La legge, che Fidesz dovrebbe approvare grazie alla sua maggioranza di due terzi in parlamento, segue un discorso tenuto da Orbán a febbraio, in cui prometteva di eliminare le organizzazioni finanziate dall’estero, dichiarando che “devono essere spazzate via, rese legalmente impossibili”.

Il disegno di legge prevede anche che le autorità possano accedere a conti bancari, documenti e dispositivi elettronici delle organizzazioni inserite nella lista nera. Queste verrebbero escluse dalla possibilità di ricevere donazioni tramite la quota dell’imposta sul reddito dei cittadini – fonte vitale per molte ONG – e dovrebbero ottenere un’autorizzazione speciale per ricevere fondi dall’estero. I donatori, inoltre, dovrebbero dichiarare ufficialmente che il denaro non proviene da fonti straniere.

In caso di utilizzo di fondi esteri ritenuti lesivi della sovranità nazionale, le organizzazioni potrebbero essere multate fino a 25 volte l’ammontare ricevuto. Il mancato pagamento entro 15 giorni, o il reiterarsi delle violazioni, potrebbe portare alla loro chiusura forzata.

Zoltán Kovács, portavoce del governo, ha giustificato la proposta con la presunta necessità di contrastare l’influenza politica esercitata da soggetti finanziati dall’estero. “Le indagini e le rivelazioni pubbliche degli ultimi anni hanno mostrato che milioni di dollari, provenienti soprattutto da entità americane e con sede a Bruxelles, sono stati convogliati verso gruppi civici e media ungheresi con agende ideologiche chiare”, ha scritto sui social.

Secondo il sito di informazione Telex, tra i fondi sotto accusa vi sarebbero anche quelli legati all’Unione Europea.

Le reazioni dell’opposizione non si sono fatte attendere. “Con questa proposta potrebbero chiudere ogni media indipendente e ogni ONG che si occupa di affari pubblici”, ha dichiarato Márton Tompos, leader del partito d’opposizione Momentum.

Dal ritorno al potere nel 2010, Orbán ha sistematicamente preso di mira le ONG e i media indipendenti, arrivando a controllare circa l’80% del panorama informativo nazionale. Nel 2017 fu varata una legge che imponeva alle ONG con oltre 24.000 euro di finanziamenti esteri di registrarsi presso i tribunali e dichiarare tale status nelle proprie pubblicazioni. Una norma giudicata discriminatoria dalla Corte di giustizia dell’UE nel 2020, che Amnesty International definì “un attacco calcolato e spietato alla società civile”.

Nel 2023 il governo ha ulteriormente rafforzato i controlli creando l’Ufficio per la protezione della sovranità, incaricato di indagare su organizzazioni e media ritenuti influenzati dall’estero. L’istituzione ha suscitato subito paragoni con la legge russa sugli “agenti stranieri”.
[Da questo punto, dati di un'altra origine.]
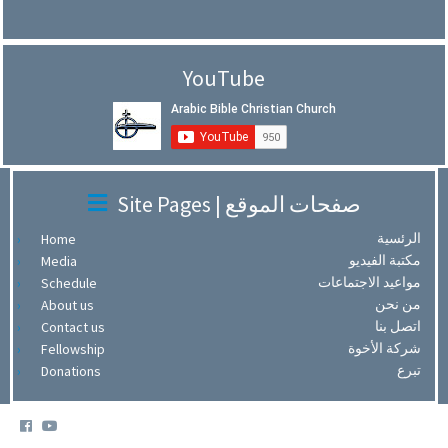
YouTube
Site Pages | صفحات الموقع
الرئسية
Home
مكتبة الفيديو
Media
مواعيد الاجتماعات
Schedule
من نحن
About us
اتصل بنا
Contact us
شركة الأخوة
Fellowship
تبرع
Donations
Mercoledì questi paragoni sono tornati con forza. “È il copione russo”, ha scritto sui social il sindaco di Budapest Gergely Karácsony. Il parlamentare indipendente Ákos Hadházy ha parlato di un’ulteriore tappa della “putinizzazione” dell’Ungheria.

Hadházy ha legato il disegno di legge a una strategia di potere a lungo termine di Fidesz, già evidente nel recente divieto delle manifestazioni pubbliche legate alla comunità LGBTQ+. “Lo diciamo da settimane: la cosiddetta legge ‘anti-Pride’ era solo l’inizio, il primo passo per rendere illegali stampa indipendente e ONG, e forse anche partiti e politici”.

“Chi ha pensato finora che Fidesz non avrebbe osato spingersi oltre, è ora che si svegli.”